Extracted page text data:

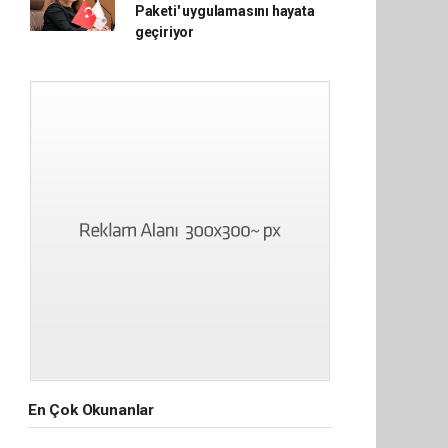
Paketi' uygulamasını hayata
geçiriyor
En Çok Okunanlar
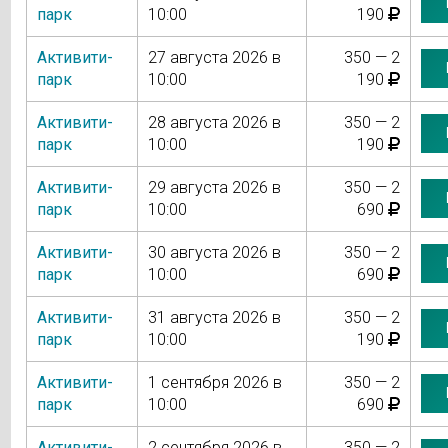
парк
10:00
190
Активити-
27 августа 2026 в
350 — 2
парк
10:00
190
Активити-
28 августа 2026 в
350 — 2
парк
10:00
190
Активити-
29 августа 2026 в
350 — 2
парк
10:00
690
Активити-
30 августа 2026 в
350 — 2
парк
10:00
690
Активити-
31 августа 2026 в
350 — 2
парк
10:00
190
Активити-
1 сентября 2026 в
350 — 2
парк
10:00
690
Активити-
2 сентября 2026 в
350 — 2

REQUIRED WORK:
An exact copy of the lines from the one with "31 августа 2026 в" through the final line of the entries is the whole answer.

TASK OUTPUT:
31 августа 2026 в
350 — 2
парк
10:00
190
Активити-
1 сентября 2026 в
350 — 2
парк
10:00
690
Активити-
2 сентября 2026 в
350 — 2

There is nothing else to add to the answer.